Statistical analysis

Statistical analysis was performed using JMP 13 for Windows (SAS Institute, Inc., Cary, NC, USA). Student’s t test, Mann–Whitney U test, and the χχ2 test were used to compare continuous and categorical variables as appropriate, with two-sided P < 0.05 indicating statistical significance. One-to-one matching was performed without replacement using a caliper width of 0.2 standard deviation of the logit of the estimated propensity score [16]. Gender, age, body mass index (BMI), cardiovascular disease, cerebrovascular disease, diabetes mellitus, American Society Anesthesiology (ASA) classification, previous abdominal surgery (PAS), tumor max diameter, and D3 lymphadenectomy were selected as covariates. After propensity score matching (PSM), the two matched groups were handled as unpaired independent group. Lastly, multivariate analysis was performed using logistic regression.

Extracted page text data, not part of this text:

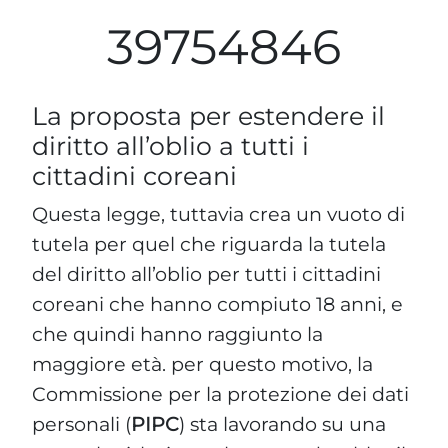
39754846
La proposta per estendere il
diritto all’oblio a tutti i
cittadini coreani
Questa legge, tuttavia crea un vuoto di
tutela per quel che riguarda la tutela
del diritto all’oblio per tutti i cittadini
coreani che hanno compiuto 18 anni, e
che quindi hanno raggiunto la
maggiore età. per questo motivo, la
Commissione per la protezione dei dati
personali (
PIPC
) sta lavorando su una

Conventional laparoscopic procedures

Each patient was placed in the modified lithotomy position and administered general anesthesia. In conventional laparoscopic right hemicolectomy, a 12-mm subumbilical port was created to introduce the semi-flexible laparoscopic camera (LTFVH, Olympus, Tokyo, Japan), and additional ports were made in the right lower quadrant (5-mm port), suprapubic region (5-mm port), left lower quadrant (5-mm port), and epigastric region (5-mm port). Following mesocolic plane resection, the duodenum and pancreas were sufficiently exposed, and the feeding vessels were identified. Proximal ligation of the ileocecal, right colic (if necessary), and right branch of the root of the middle colic vessels was conducted, and lymphadenectomy was performed simultaneously with central vascular ligation (CVL) and complete mesocolic excision (CME) using medial-to-lateral approach. Mobilization was carried out from the hepatic flexure, and the umbilical port site was expanded to 3 to 5 cm. The bowel loop was delivered under a wound protector through the incision and separated from the marginal vessels. Then, the ileum and colon were resected using a linear stapler extracorporeally. Small holes were made in the walls of the ileum and colon, and another stapler was inserted into these holes to perform the side-to-side anastomosis. Lastly, the holes were resected using a final stapler. We used four cartridges for this functional end-to-end method. The stapled and parts of the double-stapled edges were reinforced with sutures.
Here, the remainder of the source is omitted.